Start with a really simple case. Take Q=[0,1] in R. Take f(x)=x. Then the 'graph' is the diagonal of the square [0,1]x[0,1] in R^2. Can you show that graph has zero measure in R^2? How would you modify that argument to handle the general case? Hint: f is in fact uniformly continuous since the domain is compact.

3. Apr 10, 2008

### varygoode

I think I can easily find countably many rectangles to cover the diagonal you are talking about. Something like if I take all the intervals on the line, all of length 1 let's say, then I can cover the interval by n squares with height epsilon/n. Then if I take the union of them, I'll get the volume is less than epsilon in summation.

But how do I generalize this?

4. Apr 10, 2008

### Dick

That's not super clear, but ok. So now instead of f(x)=x, take f(x) to be any continuous function. Do you believe f(x) is uniformly continuous? Can you prove it? If so then just recite the definition of uniform continuity. For every epsilon>0 there exists a delta>0 such that... Given that how many rectangles do you need to cover [0,1]? What's the area of each rectangle? What's the total area? Now let epsilon approach 0.

5. Apr 10, 2008

### varygoode

It's uniformly continuous since it is continuous on a compact set, right?

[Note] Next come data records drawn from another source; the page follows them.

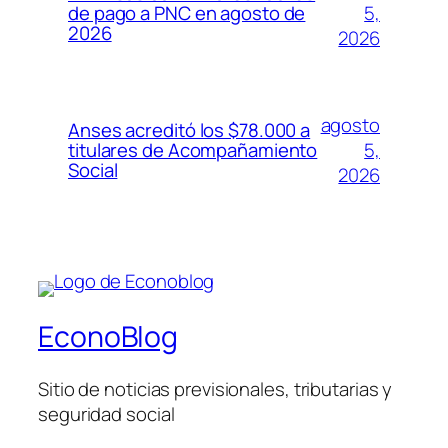
5,
de pago a PNC en agosto de
2026
2026
agosto
Anses acreditó los $78.000 a
5,
titulares de Acompañamiento
Social
2026
EconoBlog
Sitio de noticias previsionales, tributarias y
seguridad social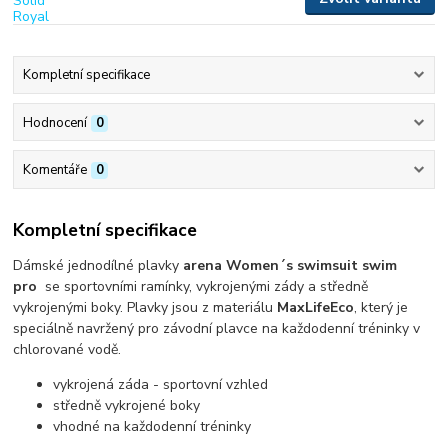
Kompletní specifikace
Hodnocení
0
Komentáře
0
Kompletní specifikace
Dámské jednodílné plavky
arena Women´s swimsuit swim
pro
se sportovními ramínky, vykrojenými zády a středně
vykrojenými boky. Plavky jsou z materiálu
MaxLifeEco
, který je
speciálně navržený pro závodní plavce na každodenní tréninky v
chlorované vodě.
vykrojená záda - sportovní vzhled
středně vykrojené boky
vhodné na každodenní tréninky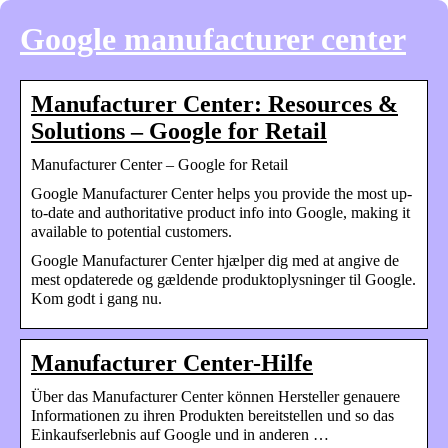
Google manufacturer center
Manufacturer Center: Resources &
Solutions – Google for Retail
Manufacturer Center – Google for Retail
Google Manufacturer Center helps you provide the most up-
to-date and authoritative product info into Google, making it
available to potential customers.
Google Manufacturer Center hjælper dig med at angive de
mest opdaterede og gældende produktoplysninger til Google.
Kom godt i gang nu.
Manufacturer Center-Hilfe
Über das Manufacturer Center können Hersteller genauere
Informationen zu ihren Produkten bereitstellen und so das
Einkaufserlebnis auf Google und in anderen …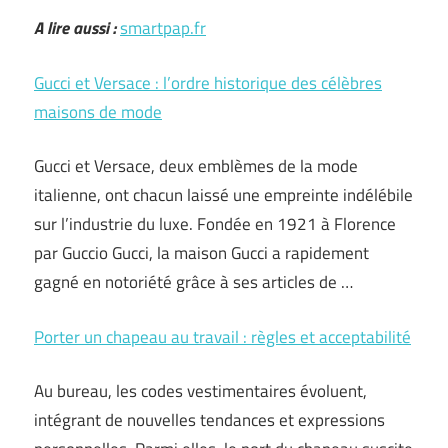
A lire aussi :
smartpap.fr
Gucci et Versace : l’ordre historique des célèbres
maisons de mode
Gucci et Versace, deux emblèmes de la mode
italienne, ont chacun laissé une empreinte indélébile
sur l’industrie du luxe. Fondée en 1921 à Florence
par Guccio Gucci, la maison Gucci a rapidement
gagné en notoriété grâce à ses articles de …
Porter un chapeau au travail : règles et acceptabilité
Au bureau, les codes vestimentaires évoluent,
intégrant de nouvelles tendances et expressions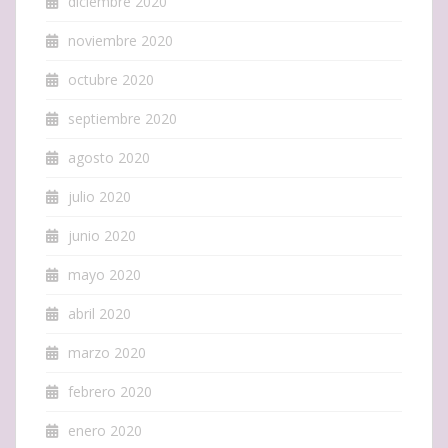
diciembre 2020
noviembre 2020
octubre 2020
septiembre 2020
agosto 2020
julio 2020
junio 2020
mayo 2020
abril 2020
marzo 2020
febrero 2020
enero 2020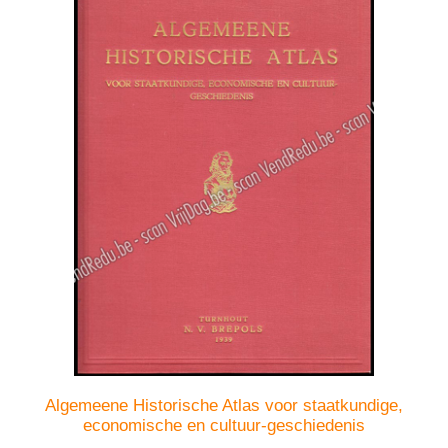
Algemeene Historische Atlas voor staatkundige,
economische en cultuur-geschiedenis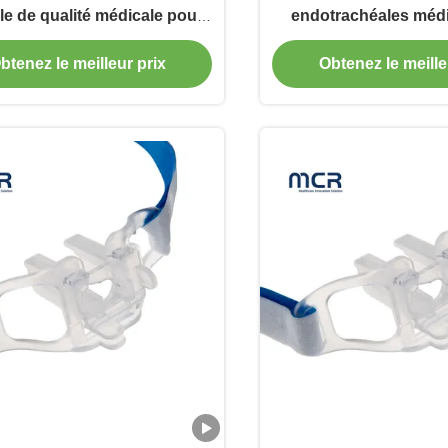
le de qualité médicale pour
endotrachéales méd
ubation orale sécurisée avec
tissées
btenez le meilleur prix
Obtenez le meille
rtification ISO/FDA/OEM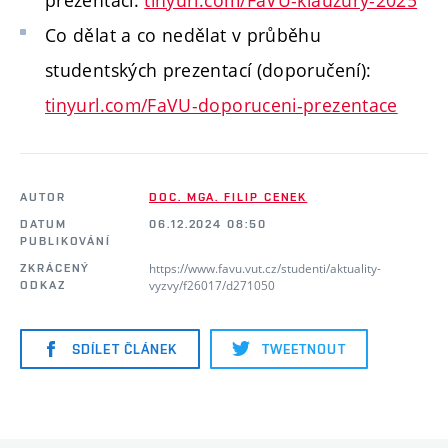
prezentací:
tinyurl.com/FaVU-klauzury-2025
Co dělat a co nedělat v průběhu
studentských prezentací (doporučení):
tinyurl.com/FaVU-doporuceni-prezentace
AUTOR
DOC. MGA. FILIP CENEK
DATUM
06.12.2024 08:50
PUBLIKOVÁNÍ
https://www.favu.vut.cz/studenti/aktuality-
ZKRÁCENÝ
vyzvy/f26017/d271050
ODKAZ
SDÍLET ČLÁNEK
TWEETNOUT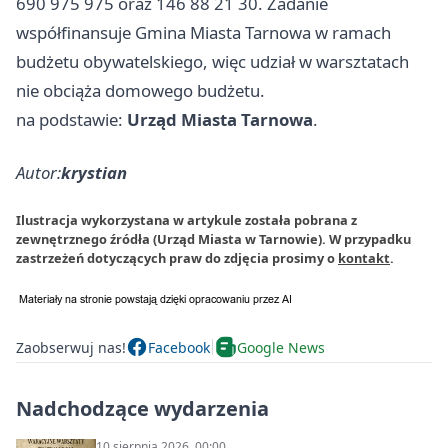
690 975 975 oraz 146 88 21 30. Zadanie
współfinansuje Gmina Miasta Tarnowa w ramach
budżetu obywatelskiego, więc udział w warsztatach
nie obciąża domowego budżetu.
na podstawie:
Urząd Miasta Tarnowa
.
Autor:
krystian
Ilustracja wykorzystana w artykule została pobrana z
zewnętrznego źródła (Urząd Miasta w Tarnowie). W przypadku
zastrzeżeń dotyczących praw do zdjęcia prosimy o
kontakt
.
Zaobserwuj nas!
Facebook
Google News
Nadchodzące wydarzenia
10 sierpnia 2026, 00:00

So for every epsilon > 0 there exists delta > 0 s.t. |x-y|< delta implies |f(x) - f(y)| < epsilon. I've got that I think.

But I need something else to connect that and the rectangles. I'm horrible at picturing things, so that won't help. I'm just not sure how to define the rectangles in order to ensure they cover G(f). I simply don't see it.

What is the connection?

6. Apr 10, 2008

### Dick

Draw rectangles that are delta in x by epsilon in y in size. How many do you need to cover the range of x in [0,1]? Multiply that by the area of each one. You are right on the uniform thing.

Last edited: Apr 10, 2008
7. Apr 12, 2008

### varygoode

Wait, why are we talking about [0,1]? Damn, I'm completely lost here.

Can you give me this explanation in some mathematically explicit terms? I'm having trouble following what's going on here.

8. Apr 12, 2008

### Dick

I am trying to get you to figure out how to solve an less complicated version of the problem so the notational details don't get in the way of understanding how the proof works. If you can do the problem for the case f:[0,1]->R, I think you can figure out how to generalize it to f:Q->R.